30 Mayıs 2010 Pazar

#2

Bu başlık bulma olayı ne fena iş. Ortaokulda lisede falan kompozisyon yazdırdıklarında başlıkları hep "arkadaşlar yavaş yavaş toparlayalım artık" anonsu yapılırken bulduğum için, oldum olası başlık atmayı sevmem. AHA! Evet ya, bundan sonra, bir günümüz yazılı basın trendi olan, gerekli gereksiz kalın karakter kullanma eğilimi içine giriyorum. Yerseniz.

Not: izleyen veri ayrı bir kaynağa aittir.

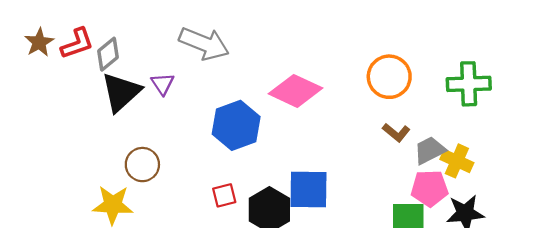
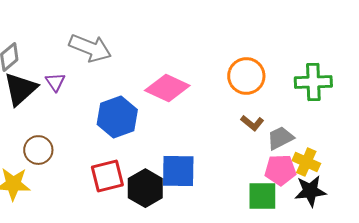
yellow cross: (457, 161) -> (306, 162), moved
red square: (224, 195) -> (107, 176), size x1.6

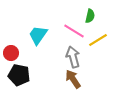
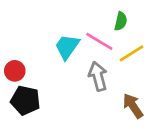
cyan trapezoid: (38, 35) -> (67, 47), moved
brown arrow: (73, 79) -> (133, 106), moved

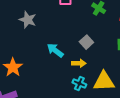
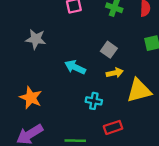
yellow arrow: (79, 63) -> (115, 73), moved
cyan cross: (79, 83) -> (94, 101), moved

Klavyenin tuşlarına basarken kafamda değinmek istediğim 2-3 konu vardı ancak şu an öyle bir rahat batıyor ki anlatamam, acayip üşendim. Onun yerine şu an kafamdan ne geçerse onu yazıcam buraya. Üşenmezsem 2-3 fotoğraf koyarım, eye-candy niyetine.


Photobucket


Düşünüyorum da, ütü yapmayı bilsem ne güzel olurdu. Evet, bilmiyorum. Ütü yapmayı bilsem, gerçekten de kendi kendine yaşayabilen bir adam olurdum. Yani elbette kimse kendi kendine yaşayamaz ama, kendi kendine yeten diyelim... Yok, o da saçma oldu. Her neyse işte, ütü bilsem iyi olurdu. Sadece ütü biliyor diye de evlenilmez ki biriyle. Aklıma gelmişken, askerden geldim diye herkeste inceden bir "eh, artık evlenirsin de sen" mesajı alıyorum, yapmayın.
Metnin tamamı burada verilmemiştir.